In assessing the public interest, the commission shall
evaluate, among other things, whether the transfer:
(1) facilitates the development of transmission
infrastructure necessary to ensure reliability, encourages the
development of renewable resources, and accommodates energy
transfers within and between states;
(2) protects Minnesota ratepayers against the subsidization
of wholesale transactions through retail rates;
(3) ensures, in the case of operational control of
transmission assets, that the state retains jurisdiction over
the transferring utility for all aspects of service under
chapter 216B;
(4) impacts Minnesota retail rates; and
(5) protects Minnesota ratepayers from paying capital costs
for transmission assets that have already been recovered.
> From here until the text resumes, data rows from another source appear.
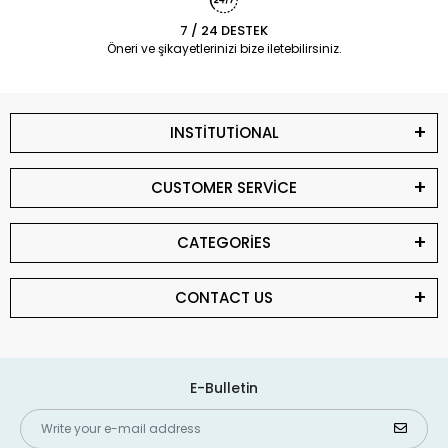
7 / 24 DESTEK
Öneri ve şikayetlerinizi bize iletebilirsiniz.
INSTİTUTİONAL
CUSTOMER SERVİCE
CATEGORİES
CONTACT US
E-Bulletin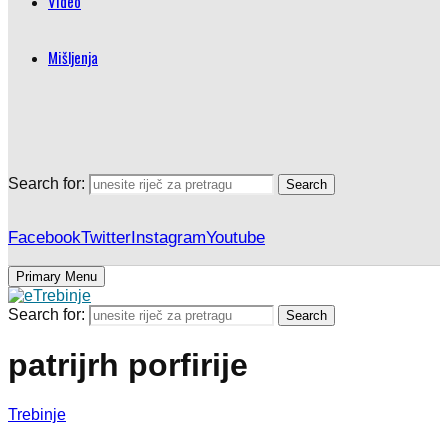
Video
Mišljenja
Search for:
Search
Facebook
Twitter
Instagram
Youtube
Primary Menu
Search for:
Search
patrijrh porfirije
Trebinje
(b) A transfer of operational control or ownership of
transmission assets by a public utility under this subdivision
is subject to section 216B.50. The relationship between a
public utility transferring operational control of transmission
assets to another entity under this subdivision is subject to
the provisions of section 216B.48. If a public utility
transfers ownership of its transmission assets to a transmission
provider subject to the jurisdiction of the Federal Energy
Regulatory Commission, the Public Utilities Commission may
permit the utility to file a rate schedule providing for the
automatic adjustment of charges to recover the cost of
transmission services purchased under tariff rates approved by
the Federal Energy Regulatory Commission.
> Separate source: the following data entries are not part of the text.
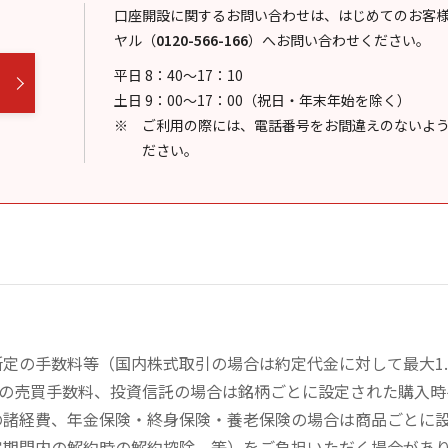
口座開設に関するお問い合わせは、はじめてのお客
ヤル
（
0120-566-166
）
へお問い合わせください。
平日 8：40～17：10
土日 9：00～17：00（祝日・年末年始を除く）
ご利用の際には、電話番号をお間違えのないよ
ださい。
定の手数料等（国内株式取引の場合は約定代金に対して最大1.
））の売買手数料、投資信託の場合は銘柄ごとに設定された購入
の諸経費、年金保険・終身保険・養老保険の場合は商品ごとに
定期間内の解約時の解約控除、等）をご負担いただく場合があ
(c) A municipal utility, a municipal power agency, or a
joint venture pursuant to section 452.25 may transfer
operational control or ownership of transmission assets to a
transmission company, or make investments in a transmission
company, if the governing body of the municipal utility,
municipal power agency, or joint venture finds that the transfer
or investment is consistent with the public interest and will
facilitate the development of infrastructure necessary to ensure
reliability.
[EFFECTIVE DATE.] This section is effective August 1, 2005,
and applies to petitions for approval of transfer of
transmission assets filed on or after that date and does not
apply to proceedings pending before the Public Utilities
Commission before that date.
So let’s see, is there anything else the utilities need to prepare for CapX 2020??? Oh, the “Minnesota” need criteria was gutted, changed to be “regional” so that opens the door even wider… gee, thanks…
216B.243, Subdivision 3
(3) the relationship of the proposed facility to overall
state energy needs, as described in the most recent state energy
policy and conservation report prepared under section 216C.18,
or, in the case of a high-voltage transmission line, the
relationship of the proposed line to regional energy needs, as
presented in the transmission plan submitted under section
216B.2425;
and…
(9) with respect to a high-voltage transmission line, the
benefits of enhanced regional reliability, access, or
deliverability to the extent these factors improve the
robustness of the transmission system or lower costs for
electric consumers in Minnesota;
Here’s a 2007 utility infrastructure rate return scheme that gives them pronto-payback:
 Sec. 3. [216B.1636] RECOVERY OF ELECTRIC UTILITY INFRASTRUCTURE
COSTS.
Subdivision 1. Definitions. (a) “Electric utility” means a public utility as defined in
section 216B.02, subdivision 4, that furnishes electric service to retail customers.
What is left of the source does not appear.